I wanted to find out what retailers, particularly those in urban spaces, were doing to continue the trend — how they engaged shoppers, made the most of their finite spaces and increased basket spend in comparison to their UK counterparts.

Focus on exploration rather than shopper missions
US retailers facilitate exploration and inspiration rather than the mission led environments of urban UK retailers.

Physical product is displayed for tangible and tactile experiences, fixtures are spacious and often sporadic (despite the premium on space), and there remains space for bigger activations to tell cross category stories or tie in seasonality. These store layouts demand customers meander through produce and product — the lack of linear aisles helps break up the auto piloted mind-set of shoppers.

Doing so means retailers become destinations for shoppers: from freshly made sushi counters to one stop displays, they provide the ambience and variety to ensure customers make an effort to keep visiting. Even mission driven categories like food-on-the-go are facilitated with inspiration in mind — hot counters spanning a multitude of cuisines offer a welcome break from the UK’s much maligned “meal deal”.

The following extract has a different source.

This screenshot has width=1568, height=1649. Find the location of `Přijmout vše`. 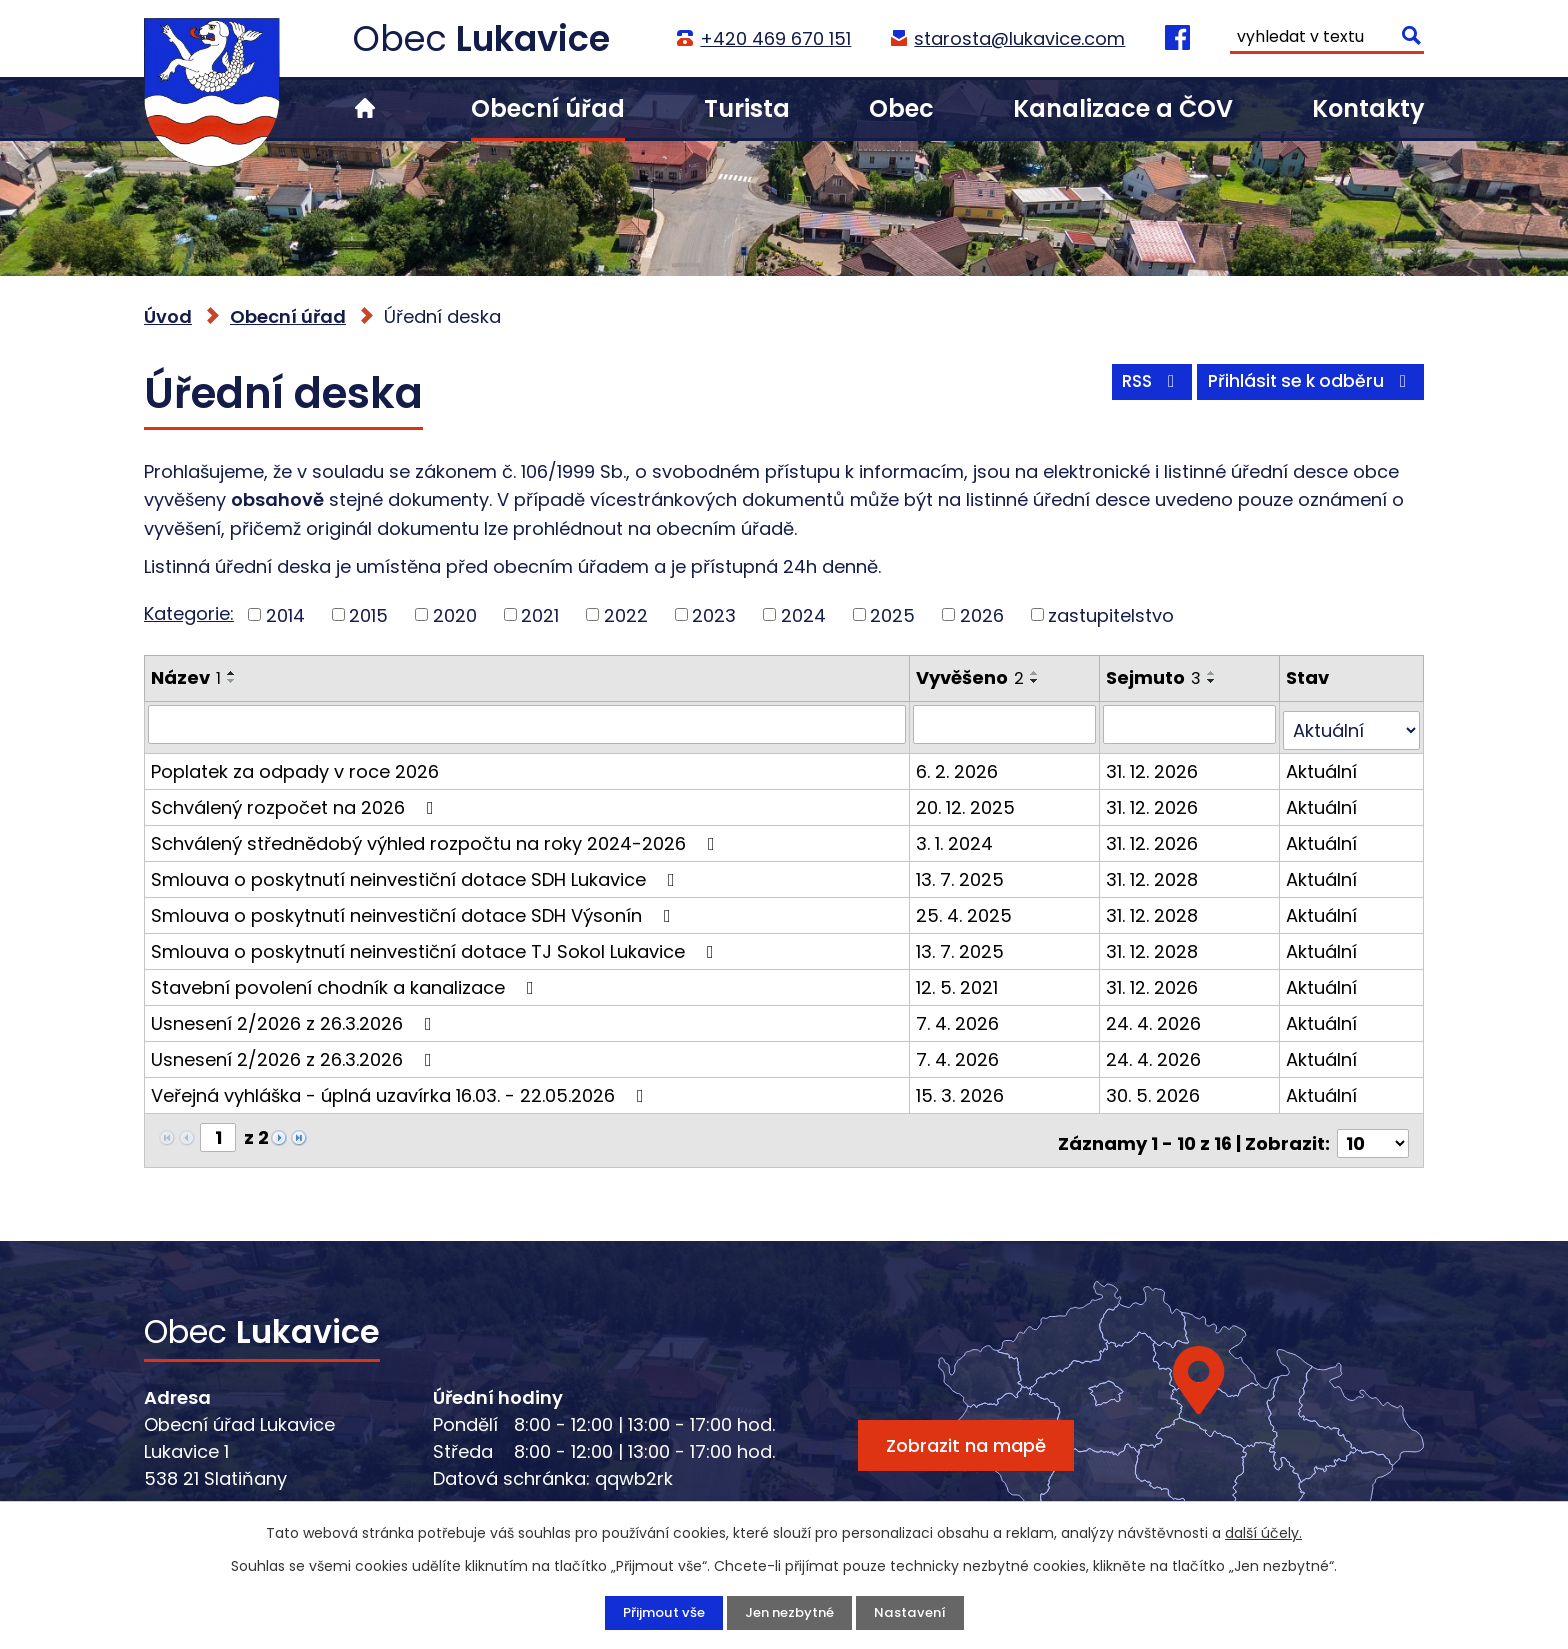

Of course shopper missions still need to be satisfied (particularly in these urban stores); US retailers facilitate with efficiency and simplicity, but also recognise these are just hygiene interactions that shoppers expect rather than a single minded focus, as is the case in so many urban UK retailers.

Shopper journeys are staff fulfilled rather than solitary
Part of focusing on experience, means there is a prevalent role for store staff to play in terms of simplifying the journey or guiding exploration.
As opposed to head down, solitary UK shopping experiences, US retailers place store staff as a mediator across the shopper journey to play a pivotal role in inspiring the customer, introducing them to product and brand ranges beyond their standard list and basket.

In Mariano’s, an upmarket grocer, store staff articulate expertise on higher value items and make cross category / consumption occasion suggestions at the sampling stations littered throughout store. Alternatively, the staff in Nike were armed with radio devices; as I strolled past a sales assistant on the 4th floor I overheard him asking a colleague by the exit to shake the hand of a specific customer on their way out, who had no doubt spent a sizeable amount of money.

Customer service is firmly embedded throughout the US retail landscape and staff are empowered to embellish the shopper journey with knowledge, suggestions and opinion to drive basket spend, or alternatively just act as the friendly face of the brand at retail.

Integrating technology and online channels into bricks and mortar
US retailers are embedding technology throughout the customer journey to ease the retail experience: be that apps that lets customers “check in” — so that their click and collect orders are ready as soon as they arrive; through to category specific virtual assistants that walk customers through recipes, occasions and flavour profiles to aid decision at point of purchase.

This pragmatism is backed up by a desire to wow customers, exemplified by trialling augmented reality in Walmart, who are using the tech to bring the beauty aisle to life — allowing and encouraging customers to trial cosmetic products before purchase.

Mass market retailers are investing heavily in these broader innovation agendas, also driving brands to incorporate digital experiences into their stores, rewarding them with more placements and increased visibility.
This use and prevalence of tech feels far more embedded in the US than the UK, perhaps aided by a more coherent omnichannel story — with many US retailers (and brands) encouraging shoppers online to explore a fuller range or product reviews. Not only does this reduce the amount of SKU’s displayed in store, but also smooth the shopper journey.

Although certain UK retailers are making strides across some of these areas, those in the US seem to do these things intuitively — creating environments where shoppers feel relaxed and inspired, whilst removing barriers to purchase. There remains a danger, however, as American retailers can overdo gratuitous tech, in your face customer service or convoluted shopper journeys. The key from a UK point of view is to move towards these principles but adapt them for a more cynical British consumer.

These retailers may not be indicative of the wider US landscape, but they certainly proved representative of Chicago: excellent environments for us to spend as much as possible.